Wiccans worship eight Sabbats that make up the Wheel of the Year. These Sabbats correspond with seasonal changes. Each Sabbat has a different meaning in the context of Wiccan beliefs. In the words of Anand Sajaha, “As we see the seasons and the world change, we can see how we have the potential to change and grow ourselves.”
The Goddess has three forms, the Maiden, the Mother, and the Crone. It is important to note that the term “Maiden” does not mean that She is a virgin by modern standards. In fact, a virgin once referred simply to an unmarried woman: a woman who was “whole unto herself,” without the need for a man. A maiden or virgin at that time could have taken many lovers; she was still a virgin so long as she was not married.
*Note: This guide is only accurate to the Northern Hemisphere.
Many traditions begin the year with Yule. This is the shortest day of the year and the beginning of the season of rebirth. It marks the birth of the God from the Maiden Goddess.

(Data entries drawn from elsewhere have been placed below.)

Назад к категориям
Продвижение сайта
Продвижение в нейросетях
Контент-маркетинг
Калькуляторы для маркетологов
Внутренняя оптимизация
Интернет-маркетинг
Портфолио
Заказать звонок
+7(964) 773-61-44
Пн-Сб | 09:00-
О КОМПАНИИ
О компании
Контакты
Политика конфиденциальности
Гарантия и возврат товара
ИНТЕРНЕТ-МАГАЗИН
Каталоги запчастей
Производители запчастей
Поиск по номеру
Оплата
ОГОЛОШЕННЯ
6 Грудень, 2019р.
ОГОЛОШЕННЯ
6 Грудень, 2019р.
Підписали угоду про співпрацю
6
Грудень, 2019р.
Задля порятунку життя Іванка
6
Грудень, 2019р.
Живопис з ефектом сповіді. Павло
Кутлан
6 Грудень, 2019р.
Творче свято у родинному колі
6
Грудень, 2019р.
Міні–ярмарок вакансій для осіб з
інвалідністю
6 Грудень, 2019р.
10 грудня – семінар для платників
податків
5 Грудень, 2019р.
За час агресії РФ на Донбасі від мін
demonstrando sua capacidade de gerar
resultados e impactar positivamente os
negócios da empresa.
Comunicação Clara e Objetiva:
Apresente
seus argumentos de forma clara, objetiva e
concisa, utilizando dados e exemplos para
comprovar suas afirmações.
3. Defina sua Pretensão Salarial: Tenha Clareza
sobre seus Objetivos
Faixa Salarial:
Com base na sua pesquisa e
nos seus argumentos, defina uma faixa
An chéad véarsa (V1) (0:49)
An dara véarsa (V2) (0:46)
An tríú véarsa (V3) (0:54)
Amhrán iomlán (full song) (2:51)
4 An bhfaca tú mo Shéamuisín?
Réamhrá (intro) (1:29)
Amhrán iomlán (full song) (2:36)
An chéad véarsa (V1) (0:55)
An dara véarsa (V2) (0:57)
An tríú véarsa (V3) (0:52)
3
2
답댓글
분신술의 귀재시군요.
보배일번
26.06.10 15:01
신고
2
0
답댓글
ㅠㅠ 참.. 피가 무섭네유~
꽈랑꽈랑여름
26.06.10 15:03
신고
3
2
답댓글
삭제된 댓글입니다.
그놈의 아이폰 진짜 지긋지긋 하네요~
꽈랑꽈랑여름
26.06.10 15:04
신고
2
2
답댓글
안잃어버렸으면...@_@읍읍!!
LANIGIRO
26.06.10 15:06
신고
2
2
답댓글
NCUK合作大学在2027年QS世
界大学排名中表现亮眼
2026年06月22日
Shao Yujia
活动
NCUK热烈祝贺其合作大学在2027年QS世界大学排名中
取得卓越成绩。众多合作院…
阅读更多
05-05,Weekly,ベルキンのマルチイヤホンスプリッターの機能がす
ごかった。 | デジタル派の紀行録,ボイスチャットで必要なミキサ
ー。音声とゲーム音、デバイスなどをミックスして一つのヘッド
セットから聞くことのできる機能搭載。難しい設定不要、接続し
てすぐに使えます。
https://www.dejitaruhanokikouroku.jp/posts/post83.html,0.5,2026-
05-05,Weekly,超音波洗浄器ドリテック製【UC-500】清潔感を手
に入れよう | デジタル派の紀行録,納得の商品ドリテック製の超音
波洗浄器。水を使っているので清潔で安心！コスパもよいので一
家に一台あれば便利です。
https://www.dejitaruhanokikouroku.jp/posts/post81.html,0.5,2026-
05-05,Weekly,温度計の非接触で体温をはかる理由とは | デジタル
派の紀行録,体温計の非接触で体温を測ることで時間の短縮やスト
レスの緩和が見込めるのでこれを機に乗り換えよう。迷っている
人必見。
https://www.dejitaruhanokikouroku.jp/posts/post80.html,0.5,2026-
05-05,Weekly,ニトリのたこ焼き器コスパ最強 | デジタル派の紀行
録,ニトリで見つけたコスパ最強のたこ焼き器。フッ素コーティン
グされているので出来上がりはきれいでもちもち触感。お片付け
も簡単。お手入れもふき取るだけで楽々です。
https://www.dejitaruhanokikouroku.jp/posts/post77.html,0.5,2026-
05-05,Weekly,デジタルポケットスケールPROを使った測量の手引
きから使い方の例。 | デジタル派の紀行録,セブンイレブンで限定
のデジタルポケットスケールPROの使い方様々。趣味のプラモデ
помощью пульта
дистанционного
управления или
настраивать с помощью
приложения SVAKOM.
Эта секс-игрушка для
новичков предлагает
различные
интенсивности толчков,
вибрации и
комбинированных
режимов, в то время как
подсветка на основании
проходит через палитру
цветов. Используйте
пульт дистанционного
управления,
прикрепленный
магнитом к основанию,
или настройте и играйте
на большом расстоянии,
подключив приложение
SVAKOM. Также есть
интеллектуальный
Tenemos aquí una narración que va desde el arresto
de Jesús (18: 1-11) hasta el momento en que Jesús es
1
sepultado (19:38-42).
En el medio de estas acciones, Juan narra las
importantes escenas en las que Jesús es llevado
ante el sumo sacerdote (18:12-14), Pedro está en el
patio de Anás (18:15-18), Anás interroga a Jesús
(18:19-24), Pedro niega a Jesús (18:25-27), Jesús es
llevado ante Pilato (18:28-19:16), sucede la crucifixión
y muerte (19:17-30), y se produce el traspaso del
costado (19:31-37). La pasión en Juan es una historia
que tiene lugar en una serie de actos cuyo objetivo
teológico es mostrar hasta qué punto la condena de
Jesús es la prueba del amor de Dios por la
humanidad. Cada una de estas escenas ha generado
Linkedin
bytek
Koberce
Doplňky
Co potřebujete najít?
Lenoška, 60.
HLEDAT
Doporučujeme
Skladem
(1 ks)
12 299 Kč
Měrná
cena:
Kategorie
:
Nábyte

The God is also represented by the sun, which begins returns beginning the next day. Celebrations often involve burning fires or candles to bring back the sun, recognizing its life-giving energy.
Imbolc honors the Goddess in her next form: Mother. It is also called Candlemas, and candles are often blessed or dedicated on this day. This also marks the return of warmth and the coming of spring.
Ostara or the Vernal Equinox celebrates the return of the Mother after winter. It is a time of birth and rebirth, the new and the changed. We use this time to grow and change. Eggs are decorated to symbolize life and fertility.
Though the image above says that Beltane is celebrated on the eve of May, it is often celebrated the first of May.
“On this day the Goddess and God join in sexual union. The God that is born at Yule is conceived. The Maypole appears as a phallic symbol, interwoven with ribbons, red for the male and white for the female. The process of weaving and dance are symbols of the masculine and feminine intertwining in fertility.”
This holiday celebrates the pure sexuality with which Spring is charged. It is a time of joy and livelihood.
Bonfires have long been a tradition on May Day. Superstition says that we should bring a coal to our own hearths. Smoke from fires on Beltane is used for purification.
Litha, or midsummer, celebrates fertility.The Goddess is pregnant as the harvest ripens.
“The sun plays an important part in Midsummer rites. Fires are lit to thank the male energy for bestowing its seed and abundance upon the earth. Ashes from any fire you light on Midsummer may be spread over your garden or potted plants to encourage growth. It is considered to be the appropriate time to gather herbs and medicinal plants for storage through the winter and Midsummer is also a holiday where pets and livestock are blessed”
This holiday celebrates the God in the form of any Sun King. It’s the first harvest Sabbat, and is a form of Thanksgiving. In the same spirit as Thanksgiving, you can have a large meal with friends and family to share the first of the season’s harvest.
Mabon or the Autumnal Equinox is the second harvest Sabbat, and symbolizes the balance between day and night, or light and dark. This is the day when the nights begin to lengthen. We reflect on the successes of the year. “Wines made from berries or heather may be drunk on this night in honor of an aging Goddess.
This day is sometimes considered the end of the year. The veil between worlds is at its thinnest. It is a day to contact and remember the spirits of the deceased.
“This holiday is about the veil between life and death and it marks the transition or death of the elderly Great Horned God. Here the Goddess is also aging and is symbolized as a wise old woman (later falsely portrayed as the devil and an evil old witch).
“Wearing a mask or costume can serve a ritual purpose on this holiday. The mask allows the wearer to identify with a goal or dream desired. Its original purpose was to attract the positive entities that might visit and thus align with them. Ritual drumming may also be used to help concentration and beckon friendly spirits to visit.
“As this festival is also associated with the harvest, an offering on the altar would be appropriate. Apples are deemed especially symbolic at this time, because the apple dies (is plucked off the tree and cut apart or falls to the ground and decays) in order to release its life (its flesh and seeds) and ultimately be born again (replanted into a new tree). It is a fitting representation of the eternal process of life, death and rebirth.”
These are only suggestions on how to celebrate these holidays. All quotes are from Good Wiccan and reflect my views and the views of the site’s author.